Motherloss Quote

“Time is the only comforter for the loss of a mother.”

–Jane Welsh Carlyle

My Grief is Changing

I am in a strange place with my grief.  It’s strange, but good.  Before I started on this journey of coping with my mother’s death, I would get consumed with grief over my loss.  I would try like hell to keep her out of my mind, just so I could function.

My mother’s death was the threshold to a life of abuse, neglect and pain.  That’s what I would think about when I thought about her death.  If my mother had lived, I would be a happy, normal, healthy adult.  My grief was not just for her, but for my innocence lost at the same time.

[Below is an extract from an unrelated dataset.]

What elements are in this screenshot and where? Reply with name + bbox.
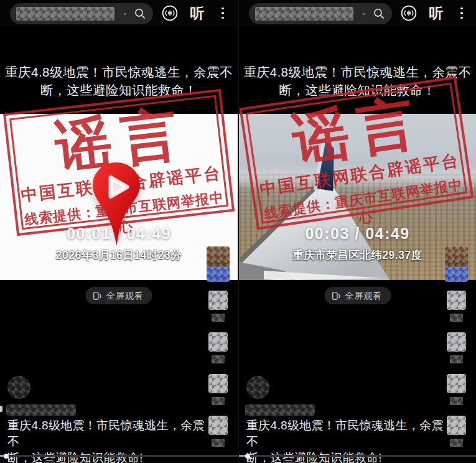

I think I’ve turned that around.

I no longer think about her death that way.  I still think about the unfairness of it, and question my own abilities as a mother.  I still miss her everyday.  I still wish she were here.

She was the most amazing mother in the world, and I am lucky to have gotten to spend the time with her that I did.

I feel her now.  I feel her all around me, all the time and it is very warm and fuzzy.  I think of her now and smile.

I no longer think of the things I wish I could have changed before her death.  The time I disappointed her, the one time I told her that I hated her because I was mad,  the time I made her cry because I had cut my arm really bad doing something stupid.  There’s many more.  I’m sure I will still think of them from time to time because they are among the most vivid memories of my childhood, but I won’t continue to punish myself for them.

I have a long way to go, and I have just started a Healing Workbook because I still need to grasp how her death affected me as I grew up, and how it changed me as a person.  There’s still a lot of work to do, but it’s welcome work.

I believe my mother is smiling down on me.  She always did have a beautiful smile.